Israele ha deciso di rispondere all'attacco iraniano dello scorso sabato e lo ha fatto colpendo Isfahan, città dall'inestimabile valore storico e culturale, diventata negli ultimi anni uno dei principali teatri di contesa nel Medio Oriente.
I precedenti
Isfahan è considerato un polo fondamentale non solo per la sua capacità di ospitare basi aeree e nucleari iraniane, ma anche come simbolo dell'avanzamento tecnologico del paese. Gli attacchi, quindi, possono avere scopi sia pratici che simbolici, minando la sicurezza interna e dimostrando la vulnerabilità di Teheran. Tornando indietro al novembre 2011, Isfahan è stato teatro di esplosioni, ufficialmente motivate come semplici esercitazioni militari, mentre voci non confermate hanno parlato di veri e propri attacchi a strutture sensibili. La totale incertezza è stata alimentata da altri “incidenti”, inclusi un incendio nel 2020 in una centrale elettrica e un grande rogo nel 2021, che ha colpito un impianto utilizzato per la produzione di droni e munizioni.
I separatisti interni
Il 28 luglio 2022 sono state arrestate presunte spie del Mossad, identificate come separatisti curdi: da qui è nata l'ipotesi di un sostegno a Israele da parte di elementi dissidenti interni all'Iran. Questa accusa è stata rinnovata in occasione di un episodio simile, il 14 ottobre dello stesso anno, quando sono stati arrestati altri sospetti oppositori interni, legati al Kurdistan, accusati di sabotaggi e progettazione di attentati.

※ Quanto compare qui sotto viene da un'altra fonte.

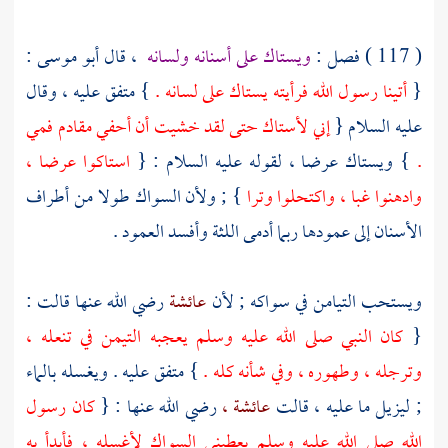
( 117 ) فصل :
ويستاك على أسنانه ولسانه
، قال
أبو موسى :
{
أتينا رسول الله فرأيته يستاك على لسانه .
} متفق عليه ، وقال
عليه السلام {
إني لأستاك حتى لقد خشيت أن أحفي مقادم فمي
.
} ويستاك عرضا ، لقوله عليه السلام : {
استاكوا عرضا ،
وادهنوا غبا ، واكتحلوا وترا
} ; ولأن السواك طولا من أطراف
الأسنان إلى عمودها ربما أدمى اللثة وأفسد العمود .
ويستحب التيامن في سواكه ; لأن
عائشة
رضي الله عنها قالت :
{
كان النبي صلى الله عليه وسلم يعجبه التيمن في تنعله ،
وترجله ، وطهوره ، وفي شأنه كله .
} متفق عليه . ويغسله بالماء
; ليزيل ما عليه ، قالت
عائشة ،
رضي الله عنها : {
كان رسول
الله صلى الله عليه وسلم يعطيني السواك لأغسله ، فأبدأ به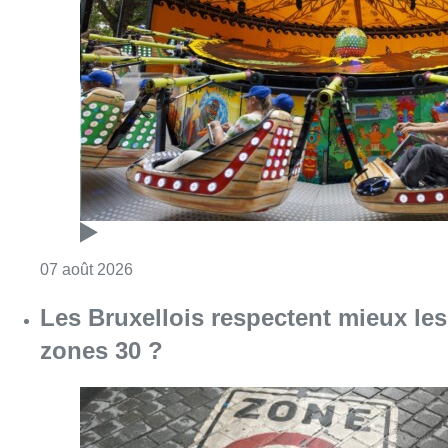
Consulter l'article "Foire du Midi: les visite
07 août 2026
Les Bruxellois respectent mieux les
zones 30 ?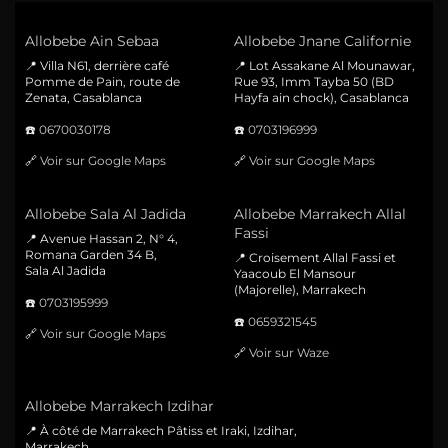
Allobebe Ain Sebaa
Allobebe Jnane Californie
📍 Villa N61, derrière café
📍 Lot Assakane Al Mounawar,
Pomme de Pain, route de
Rue 93, Imm Tayba 50 (BD
Zenata, Casablanca
Hayfa ain chock), Casablanca
☎️
0670030178
☎️
0703196999
🔗
Voir sur Google Maps
🔗
Voir sur Google Maps
Allobebe Sala Al Jadida
Allobebe Marrakech Allal
Fassi
📍 Avenue Hassan 2, N° 4,
Romana Garden 34 B,
📍 Croisement Allal Fassi et
Sala Al Jadida
Yaacoub El Mansour
(Majorelle), Marrakech
☎️
0703195999
☎️
0659321545
🔗
Voir sur Google Maps
🔗
Voir sur Waze
Allobebe Marrakech Izdihar
📍 À côté de Marrakech Pâtiss et Iraki, Izdihar,
Marrakech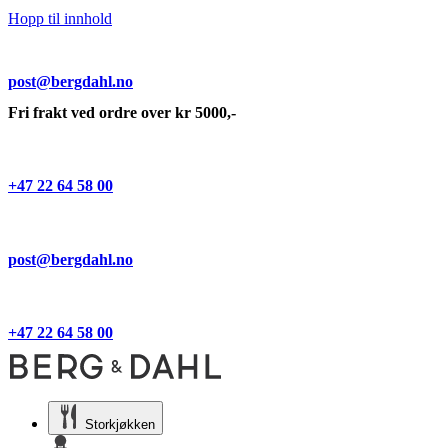
Hopp til innhold
post@bergdahl.no
Fri frakt ved ordre over kr 5000,-
+47 22 64 58 00
post@bergdahl.no
+47 22 64 58 00
Storkjøkken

L'attacco di oggi (19 aprile)
Arriviamo a oggi, 19 aprile 2024. Israele decide di reagire all'attacco della scorsa settimana e lo fa proprio a Isfahan, sul cui territorio sono stati abbattuti tre droni. Anche in questo caso, non è da escludere il coinvolgimento di qualche elemento interno, qualcuno appartenente a una stessa cellula coinvolta in tutti gli strani “incidenti” e attacchi avvenuti a Isfahan. Le autorità iraniane sono a lavoro per verificare la possibile presenza di una rete interna predisposta a collaborare con con i nemici di Teheran, in questo caso proprio con Israele. È addirittura possibile che l'attacco sia partito da dentro l'Iran, dal momento che i radar non hanno segnalato alcun ingresso sospetto nello spazio aereo iraniano: se questo scenario dovesse essere confermato, gli oppositori interni sarebbero più che dei semplici fiancheggiatori, ma potrebbero essere i veri esecutori materiali dell'invio di droni.